In the complaint filed in this case, Mr. Barrett again asks for his sentence to be vacated, but he also requests one billion dollars in compensatory damages. The Court will summarize briefly the claims which he asserts against Judge Marbley, Mr. Dominguez, Ms. Burkett, and Adrienne Larimer, an attorney who works with Ms. Burkett.

Mr. Barrett admits signing a plea agreement, but contends that he did so based on "bad advice." He claims that he was told by his attorney how to answer Judge Marbley's questions when he pleaded guilty, and that at the sentencing hearing on December 7, 2011 he was taking "psycotic (sic) medication" and was not competent to be sentenced, although Ms. Burkett said that he was. He argues that Mr. Dominguez, Ms. Burkett, and Ms. Larimer committed "moral wrongs" against him through misapplication of "law statute, rules, codes."

Explaining what he means by "moral wrongs," Mr. Barrett's complaint states that Mr. Dominguez and Ms. Burkett conspired together by committing fraud and that his imprisonment is based upon fraud. He claims Mr.

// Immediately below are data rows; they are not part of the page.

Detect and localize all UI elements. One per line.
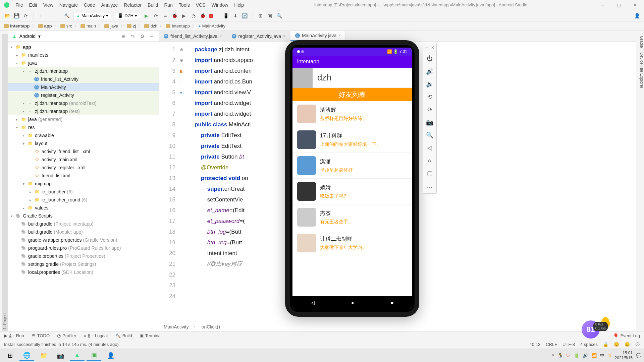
friend-item[interactable]: 杰杰有无王者选手。 bbox=[292, 204, 412, 230]
emu-power-icon[interactable]: ⏻ bbox=[423, 53, 436, 65]
friend-item[interactable]: 计科二班副群大家做下青年大学习。 bbox=[292, 230, 412, 256]
tree-node[interactable]: ▾▫zj.dzh.intentapp bbox=[8, 67, 159, 75]
sdk-icon[interactable]: ⬇ bbox=[232, 13, 238, 19]
tray-wifi-icon[interactable]: 📶 bbox=[591, 353, 597, 358]
friend-item[interactable]: 17计科群上面的问卷大家好好填一下。 bbox=[292, 127, 412, 153]
menu-window[interactable]: Window bbox=[212, 2, 228, 8]
lock-icon[interactable]: 🔒 bbox=[603, 342, 608, 347]
rail-device-file[interactable]: Device File Explorer bbox=[639, 51, 644, 90]
tool-terminal[interactable]: ▣Terminal bbox=[140, 333, 162, 338]
bc-src[interactable]: src bbox=[60, 23, 72, 28]
save-icon[interactable]: 💾 bbox=[13, 13, 19, 19]
tray-chevron-icon[interactable]: ^ bbox=[552, 353, 554, 358]
tray-shield-icon[interactable]: 🛡 bbox=[566, 353, 571, 358]
line-ending[interactable]: CRLF bbox=[546, 342, 557, 347]
tree-node[interactable]: ▾📁mipmap bbox=[8, 180, 159, 188]
expand-icon[interactable]: ⇆ bbox=[129, 34, 136, 39]
friend-item[interactable]: 渣渣辉蓝桥杯题目好好练练。 bbox=[292, 101, 412, 127]
tree-node[interactable]: ▸📁java (generated) bbox=[8, 115, 159, 123]
run-icon[interactable]: ▶ bbox=[144, 13, 150, 19]
user-icon[interactable]: 👤 bbox=[634, 13, 640, 19]
emu-overview-icon[interactable]: ▢ bbox=[423, 167, 436, 179]
tool-run[interactable]: ▶4: Run bbox=[4, 333, 24, 338]
tree-node[interactable]: Cfriend_list_Activity bbox=[8, 75, 159, 83]
bc-zj[interactable]: zj bbox=[127, 23, 136, 28]
bc-mainactivity[interactable]: ●MainActivity bbox=[198, 23, 225, 28]
menu-run[interactable]: Run bbox=[164, 2, 173, 8]
close-icon[interactable]: × bbox=[220, 34, 222, 39]
avd-icon[interactable]: 📱 bbox=[223, 13, 229, 19]
assistant-badge[interactable]: 81 0 K/s 0.1 K/s bbox=[582, 320, 608, 341]
nav-back-icon[interactable]: ◁ bbox=[311, 300, 315, 305]
tray-volume-icon[interactable]: 🔊 bbox=[583, 353, 588, 358]
emu-rotate-left-icon[interactable]: ⟲ bbox=[423, 91, 436, 103]
tray-battery-icon[interactable]: 🔋 bbox=[574, 353, 579, 358]
menu-edit[interactable]: Edit bbox=[29, 2, 37, 8]
menu-code[interactable]: Code bbox=[84, 2, 95, 8]
tree-node[interactable]: ▸📁ic_launcher_round (6) bbox=[8, 196, 159, 204]
emu-minimize-icon[interactable]: ─ bbox=[425, 45, 428, 50]
friends-list[interactable]: 渣渣辉蓝桥杯题目好好练练。17计科群上面的问卷大家好好填一下。潇潇早睡早起身体好… bbox=[292, 101, 412, 296]
tree-node[interactable]: ▾📁java bbox=[8, 59, 159, 67]
tree-node[interactable]: ▸📁manifests bbox=[8, 51, 159, 59]
tree-node[interactable]: 🐘settings.gradle (Project Settings) bbox=[8, 260, 159, 268]
crumb-class[interactable]: MainActivity bbox=[164, 324, 189, 329]
menu-view[interactable]: View bbox=[43, 2, 53, 8]
tree-node[interactable]: ▸▫zj.dzh.intentapp (androidTest) bbox=[8, 99, 159, 107]
menu-refactor[interactable]: Refactor bbox=[124, 2, 142, 8]
taskbar-app5[interactable]: ▣ bbox=[87, 350, 101, 361]
crumb-method[interactable]: onClick() bbox=[202, 324, 220, 329]
tree-node[interactable]: CMainActivity bbox=[8, 83, 159, 91]
device-combo[interactable]: 📱 DZH ▾ bbox=[115, 12, 140, 19]
close-icon[interactable]: × bbox=[283, 34, 285, 39]
emu-back-icon[interactable]: ◁ bbox=[423, 142, 436, 154]
tree-node[interactable]: 🐘build.gradle (Project: intentapp) bbox=[8, 220, 159, 228]
tree-node[interactable]: Cregister_Activity bbox=[8, 91, 159, 99]
event-log[interactable]: 🎈Event Log bbox=[613, 333, 640, 338]
taskbar-files[interactable]: 📁 bbox=[36, 350, 51, 361]
friend-item[interactable]: 婧婧吃饭去了吗? bbox=[292, 179, 412, 204]
debug-icon[interactable]: 🐞 bbox=[172, 13, 178, 19]
minimize-button[interactable]: ─ bbox=[598, 2, 608, 8]
layout-icon[interactable]: ▣ bbox=[267, 13, 273, 19]
close-icon[interactable]: × bbox=[338, 33, 341, 38]
stop-icon[interactable] bbox=[209, 14, 213, 18]
structure-icon[interactable]: ⊞ bbox=[258, 13, 264, 19]
rail-project[interactable]: 1: Project bbox=[2, 34, 8, 331]
emu-rotate-right-icon[interactable]: ⟳ bbox=[423, 104, 436, 116]
tree-node[interactable]: 🐘build.gradle (Module: app) bbox=[8, 228, 159, 236]
cursor-position[interactable]: 40:13 bbox=[530, 342, 541, 347]
tray-net-icon[interactable]: ⇅ bbox=[608, 353, 611, 358]
tree-node[interactable]: ▾📁app bbox=[8, 43, 159, 51]
view-mode-label[interactable]: Android bbox=[19, 34, 36, 39]
tree-node[interactable]: 🐘gradle.properties (Project Properties) bbox=[8, 252, 159, 260]
emu-close-icon[interactable]: ✕ bbox=[431, 45, 434, 50]
menu-help[interactable]: Help bbox=[234, 2, 244, 8]
emu-camera-icon[interactable]: 📷 bbox=[423, 116, 436, 128]
reload-icon[interactable]: ≡ bbox=[162, 13, 168, 19]
menu-analyze[interactable]: Analyze bbox=[101, 2, 118, 8]
menu-navigate[interactable]: Navigate bbox=[59, 2, 78, 8]
taskbar-camera[interactable]: 📷 bbox=[53, 350, 68, 361]
tree-node[interactable]: 🐘local.properties (SDK Location) bbox=[8, 268, 159, 276]
tool-build[interactable]: 🔨Build bbox=[115, 333, 132, 338]
hammer-icon[interactable]: 🔨 bbox=[64, 13, 70, 19]
emu-volume-up-icon[interactable]: 🔊 bbox=[423, 65, 436, 77]
profile-icon[interactable]: ◔ bbox=[191, 13, 197, 19]
taskbar-clock[interactable]: 15:01 2021/5/15 bbox=[615, 351, 633, 360]
apply-changes-icon[interactable]: ⟳ bbox=[153, 13, 159, 19]
menu-build[interactable]: Build bbox=[148, 2, 158, 8]
tool-logcat[interactable]: ≡6: Logcat bbox=[84, 333, 108, 338]
start-button[interactable]: ⊞ bbox=[3, 350, 17, 361]
emulator-screen[interactable]: 📶 🔋 7:01 intentapp dzh 好友列表 渣渣辉蓝桥杯题目好好练练… bbox=[292, 48, 412, 309]
emu-more-icon[interactable]: … bbox=[423, 180, 436, 192]
editor-tab[interactable]: CMainActivity.java× bbox=[290, 31, 346, 41]
taskbar-browser[interactable]: 🌐 bbox=[19, 350, 34, 361]
nav-recents-icon[interactable]: ■ bbox=[391, 300, 393, 305]
close-button[interactable]: ✕ bbox=[630, 2, 640, 8]
tree-node[interactable]: ▸📁ic_launcher (6) bbox=[8, 188, 159, 196]
rail-gradle[interactable]: Gradle bbox=[639, 34, 644, 50]
back-icon[interactable]: ← bbox=[39, 13, 45, 19]
bc-app[interactable]: app bbox=[38, 23, 52, 28]
sync-icon[interactable]: ⟳ bbox=[23, 13, 29, 19]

Dominguez did not give him "full disclosure" and that he is now aware that "per the removal of lawful constitutional money of exchange, one cannot pay their debts at law." Additionally, he contends that he was fraudulently induced into making an agreement and subjecting himself to the authority of the Court despite the fact that "the United States of America Courts are not in compliance to their own Constitution" and he is "not a part to their Constitution, in the first place."

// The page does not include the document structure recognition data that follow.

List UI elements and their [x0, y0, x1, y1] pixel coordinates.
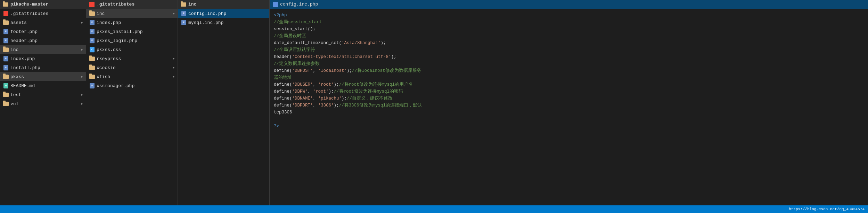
- tree-item-rkeypress[interactable]: rkeypress: [86, 54, 178, 63]
- tree-item-label: assets: [10, 20, 27, 25]
- panel2-content: inc index.php pkxss_install.php pkxss_lo…: [86, 9, 178, 205]
- arrow-right-icon: [173, 11, 175, 16]
- panel-gitattributes: .gitattributes inc index.php pkxss_insta…: [86, 0, 178, 205]
- panel1-title: pikachu-master: [10, 2, 48, 7]
- code-line-12: define('DBPW', 'root');//将root修改为连接mysql…: [274, 88, 864, 95]
- tree-item-xfish[interactable]: xfish: [86, 72, 178, 81]
- git-icon: [89, 2, 95, 7]
- tree-item-label: header.php: [10, 38, 38, 43]
- tree-item-label: rkeypress: [97, 56, 121, 61]
- code-line-4: //全局居设时区: [274, 33, 864, 40]
- code-line-7: header('Content-type:text/html;charset=u…: [274, 53, 864, 60]
- folder-icon: [3, 2, 8, 7]
- code-line-1: <?php: [274, 12, 864, 19]
- tree-item-pkxss-login[interactable]: pkxss_login.php: [86, 36, 178, 45]
- tree-item-label: mysql.inc.php: [188, 20, 223, 25]
- tree-item-label: xfish: [97, 74, 110, 79]
- tree-item-readme[interactable]: README.md: [0, 81, 86, 90]
- tree-item-index[interactable]: index.php: [0, 54, 86, 63]
- tree-item-label: install.php: [10, 65, 40, 70]
- folder-icon: [89, 65, 95, 71]
- folder-icon: [89, 10, 95, 17]
- tree-item-vul[interactable]: vul: [0, 99, 86, 108]
- folder-icon: [89, 74, 95, 80]
- code-line-10: 器的地址: [274, 74, 864, 81]
- tree-item-config-inc[interactable]: config.inc.php: [178, 9, 269, 18]
- php-icon: [273, 2, 278, 7]
- code-line-16: [274, 116, 864, 123]
- php-icon: [3, 65, 9, 71]
- tree-item-gitattributes[interactable]: .gitattributes: [0, 9, 86, 18]
- folder-icon: [3, 101, 9, 107]
- tree-item-test[interactable]: test: [0, 90, 86, 99]
- tree-item-label: xssmanager.php: [97, 83, 134, 88]
- tree-item-pkxss-css[interactable]: pkxss.css: [86, 45, 178, 54]
- tree-item-label: inc: [97, 11, 105, 16]
- arrow-right-icon: [173, 57, 175, 61]
- panel3-title: inc: [188, 2, 196, 7]
- folder-icon: [3, 74, 9, 80]
- tree-item-label: footer.php: [10, 29, 38, 34]
- code-line-9: define('DBHOST', 'localhost');//将localho…: [274, 67, 864, 74]
- tree-item-label: pkxss.css: [97, 47, 121, 52]
- tree-item-xssmanager[interactable]: xssmanager.php: [86, 81, 178, 90]
- panel1-header: pikachu-master: [0, 0, 86, 9]
- git-icon: [3, 10, 9, 17]
- code-line-5: date_default_timezone_set('Asia/Shanghai…: [274, 40, 864, 46]
- code-line-3: session_start();: [274, 26, 864, 33]
- tree-item-header[interactable]: header.php: [0, 36, 86, 45]
- panel-inc: inc config.inc.php mysql.inc.php: [178, 0, 270, 205]
- tree-item-pkxss[interactable]: pkxss: [0, 72, 86, 81]
- file-explorer: pikachu-master .gitattributes assets foo…: [0, 0, 868, 205]
- tree-item-label: .gitattributes: [10, 11, 48, 16]
- csdn-link[interactable]: https://blog.csdn.net/qq_43434574: [789, 207, 865, 211]
- tree-item-mysql-inc[interactable]: mysql.inc.php: [178, 18, 269, 27]
- arrow-right-icon: [81, 102, 83, 106]
- folder-icon: [181, 2, 186, 7]
- php-icon: [89, 83, 95, 89]
- tree-item-label: README.md: [10, 83, 35, 88]
- code-line-13: define('DBNAME', 'pikachu');//自定义，建议不修改: [274, 95, 864, 102]
- php-icon: [89, 37, 95, 44]
- tree-item-label: xcookie: [97, 65, 116, 70]
- code-filename: config.inc.php: [280, 2, 318, 7]
- code-line-17: ?>: [274, 123, 864, 130]
- code-line-8: //定义数据库连接参数: [274, 60, 864, 67]
- folder-icon: [3, 92, 9, 98]
- tree-item-assets[interactable]: assets: [0, 18, 86, 27]
- arrow-right-icon: [81, 48, 83, 52]
- panel1-content: .gitattributes assets footer.php header.…: [0, 9, 86, 205]
- code-line-15: tcp3306: [274, 109, 864, 116]
- status-bar: https://blog.csdn.net/qq_43434574: [0, 205, 868, 213]
- arrow-right-icon: [81, 20, 83, 25]
- tree-item-label: pkxss: [10, 74, 24, 79]
- tree-item-inc[interactable]: inc: [86, 9, 178, 18]
- css-icon: [89, 46, 95, 53]
- tree-item-label: config.inc.php: [188, 11, 226, 16]
- code-line-14: define('DBPORT', '3306');//将3306修改为mysql…: [274, 102, 864, 109]
- code-header: config.inc.php: [270, 0, 868, 9]
- code-content[interactable]: <?php //全局session_start session_start();…: [270, 9, 868, 205]
- tree-item-label: index.php: [10, 56, 35, 61]
- panel2-title: .gitattributes: [97, 2, 134, 7]
- tree-item-index[interactable]: index.php: [86, 18, 178, 27]
- php-icon: [3, 37, 9, 44]
- tree-item-install[interactable]: install.php: [0, 63, 86, 72]
- tree-item-xcookie[interactable]: xcookie: [86, 63, 178, 72]
- tree-item-label: vul: [10, 101, 18, 106]
- code-line-11: define('DBUSER', 'root');//将root修改为连接mys…: [274, 81, 864, 88]
- tree-item-footer[interactable]: footer.php: [0, 27, 86, 36]
- php-icon: [3, 28, 9, 35]
- arrow-right-icon: [173, 66, 175, 70]
- php-icon: [89, 19, 95, 26]
- arrow-right-icon: [81, 75, 83, 79]
- tree-item-label: inc: [10, 47, 18, 52]
- tree-item-inc[interactable]: inc: [0, 45, 86, 54]
- panel2-header: .gitattributes: [86, 0, 178, 9]
- tree-item-label: index.php: [97, 20, 121, 25]
- tree-item-pkxss-install[interactable]: pkxss_install.php: [86, 27, 178, 36]
- code-editor: config.inc.php <?php //全局session_start s…: [270, 0, 868, 205]
- folder-icon: [89, 56, 95, 62]
- code-line-2: //全局session_start: [274, 19, 864, 26]
- php-icon: [181, 19, 187, 26]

Mr. Barrett pleads that Ms. Burkett was, from the outset, an agent of the United States and that she was laboring under a conflict of interest. What she should have done, says Mr. Barrett, was to "cause settlement and adjustment of this commercial matter via the exemption of the client me myself" and when she realized she could not, she should have withdrawn. He also claims she committed perjury by filing a false affidavit in connection with his §2255 motion, and that Ms. Larimer did the same.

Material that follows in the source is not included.